I am attending the MirageOS retreat in Marrakesh, with in particular:
- Mindy @yomimono, who implemented a small (but not so simple) file system for Mirage, Chamelon
- Armaël @armael, who is interested in testing effectful, concurrent and/or distributed systems
Armaël and myself decided to try to use model-based testing on Chamelon.
Note: this is a long blog post, and you should feel free to skip at any point. In particular, do skip the code sections if you don’t care about the details, they are here to make things precise but not strictly necessary.
Background
Model-based testing
Model-based testing is a variant of property-based testing where instead of testing specific properties of a candidate implementation (“if you read twice in a row, you get the same result”), you implement a full reference implementation of the system in the most naive, simple, correct way possible, and you test that the reference implementations and the candidate implementation agree. I have used model-based testing on the Store library before, and I have found it to be surprisingly effective: on Store, it instantly finds all the bugs.
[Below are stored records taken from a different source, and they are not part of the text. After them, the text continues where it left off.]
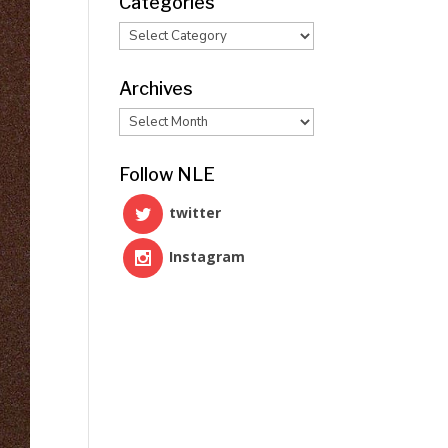
Categories
Categories
Archives
Archives
Follow NLE
twitter
Instagram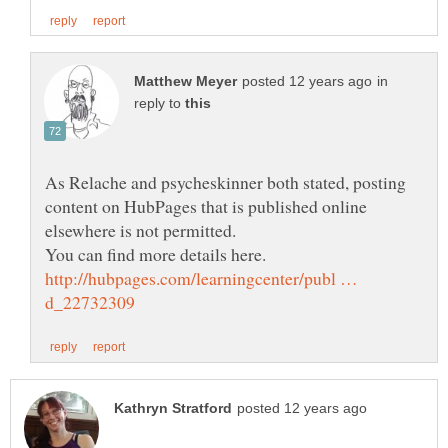
in
reply to
As Relache and psycheskinner both stated, posting
content on HubPages that is published online
http://hubpages.com/learningcenter/publ …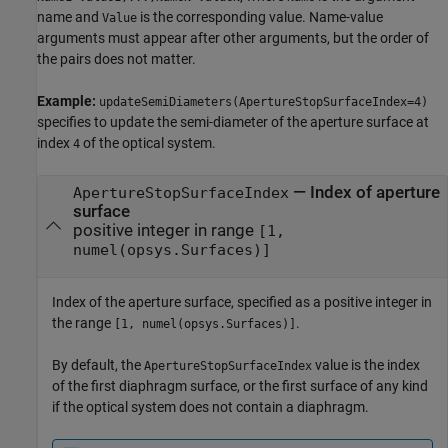
name and
is the corresponding value. Name-value
Value
arguments must appear after other arguments, but the order of
the pairs does not matter.
Example:
updateSemiDiameters(ApertureStopSurfaceIndex=4)
specifies to update the semi-diameter of the aperture surface at
index
of the optical system.
4
—
Index of aperture
ApertureStopSurfaceIndex
surface
positive integer in range
[1,
numel(opsys.Surfaces)]
Index of the aperture surface, specified as a positive integer in
the range
.
[1, numel(opsys.Surfaces)]
By default, the
value is the index
ApertureStopSurfaceIndex
of the first diaphragm surface, or the first surface of any kind
if the optical system does not contain a diaphragm.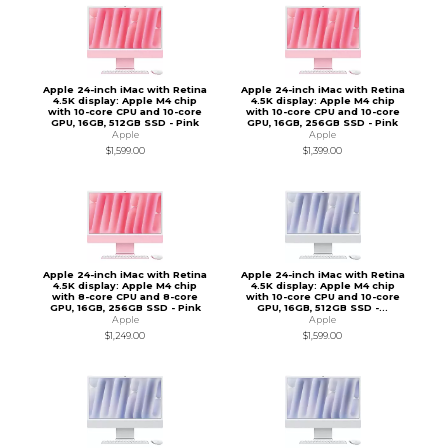
Apple 24-inch iMac with Retina
Apple 24-inch iMac with Retina
4.5K display: Apple M4 chip
4.5K display: Apple M4 chip
with 10-core CPU and 10-core
with 10-core CPU and 10-core
GPU, 16GB, 512GB SSD - Pink
GPU, 16GB, 256GB SSD - Pink
Apple
Apple
$1,599.00
$1,399.00
Apple 24-inch iMac with Retina
Apple 24-inch iMac with Retina
4.5K display: Apple M4 chip
4.5K display: Apple M4 chip
with 8-core CPU and 8-core
with 10-core CPU and 10-core
GPU, 16GB, 256GB SSD - Pink
GPU, 16GB, 512GB SSD -...
Apple
Apple
$1,249.00
$1,599.00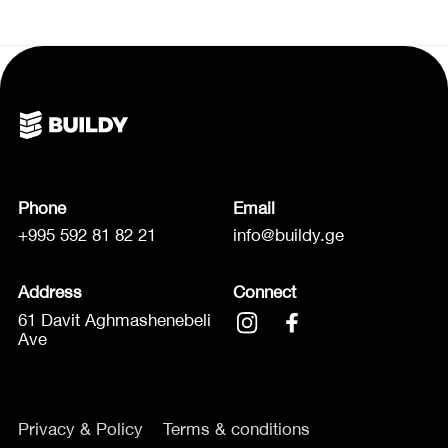
Phone
Email
+995 592 81 82 21
info@buildy.ge
Address
Connect
61 Davit Aghmashenebeli
Ave
Privacy & Policy
Terms & conditions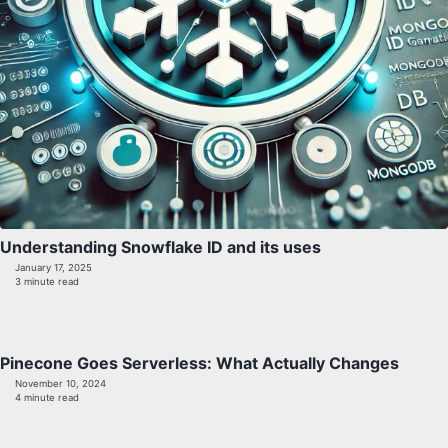
Understanding Snowflake ID and its uses
January 17, 2025
3 minute read
Pinecone Goes Serverless: What Actually Changes
November 10, 2024
4 minute read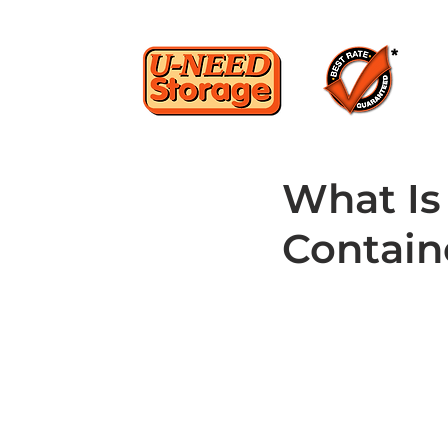
What Is
Contain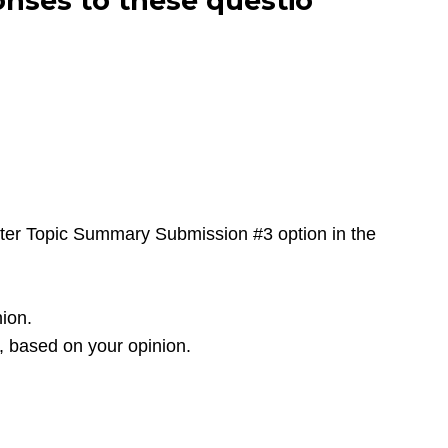
nses to these questio
pter Topic Summary Submission #3 option in the
nion.
, based on your opinion.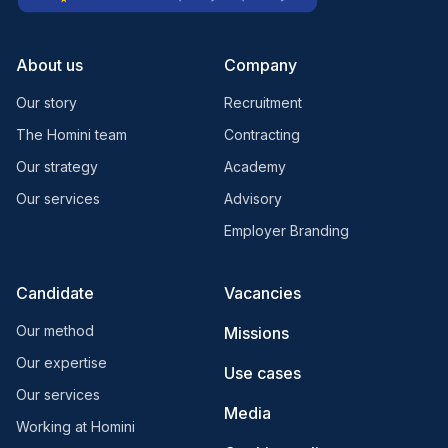
About us
Company
Our story
Recruitment
The Homini team
Contracting
Our strategy
Academy
Our services
Advisory
Employer Branding
Candidate
Vacancies
Our method
Missions
Our expertise
Use cases
Our services
Media
Working at Homini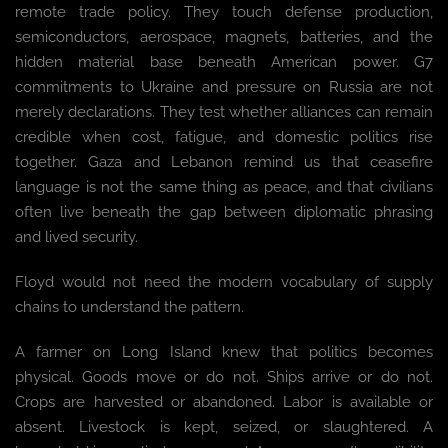
remote trade policy. They touch defense production,
semiconductors, aerospace, magnets, batteries, and the
hidden material base beneath American power. G7
commitments to Ukraine and pressure on Russia are not
merely declarations. They test whether alliances can remain
credible when cost, fatigue, and domestic politics rise
together. Gaza and Lebanon remind us that ceasefire
language is not the same thing as peace, and that civilians
often live beneath the gap between diplomatic phrasing
and lived security.
Floyd would not need the modern vocabulary of supply
chains to understand the pattern.
A farmer on Long Island knew that politics becomes
physical. Goods move or do not. Ships arrive or do not.
Crops are harvested or abandoned. Labor is available or
absent. Livestock is kept, seized, or slaughtered. A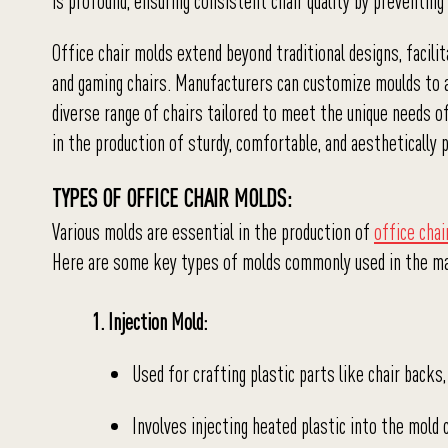
is profound, ensuring consistent chair quality by preventing
Office chair molds extend beyond traditional designs, facilit
and gaming chairs. Manufacturers can customize moulds to ac
diverse range of chairs tailored to meet the unique needs o
in the production of sturdy, comfortable, and aesthetically p
TYPES OF OFFICE CHAIR MOLDS:
Various molds are essential in the production of
office chai
Here are some key types of molds commonly used in the ma
1. Injection Mold:
Used for crafting plastic parts like chair backs
Involves injecting heated plastic into the mold c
We decided to use the Monolith library for model-based testing, which Armaël and I both have experience with. Another library that can express model-based testing is Jan Midtgaard @jmid’s qcheck-stm library. (I haven’t used qcheck-stm
yet and I hope to try it as well eventually. My understanding is that it is a bit more low-level: less obvious to use at first, but offers more opportunities for control test generation than Monolith.)
Chamelon
Chamelon has lib code that implements the low-level data-structures and operations of the file system – a simplified version of another filesystem called littlefs (see DESIGN.md for a deep dive). It then exposes to MirageOS programs it in two different ways:
- Fs, which implements a traditional file-system interface, as a functor parametrized over the “block device” operations writing to the underlying disk
- Kv, which exposes a simpler key-value store interface (where keys are filesystem paths:
/foo/bar/baz
).
The “block device” signature offered by Mirage looks like this (we had to provide a mock implementation of it):
type t
(** The type representing the internal state of the block device *)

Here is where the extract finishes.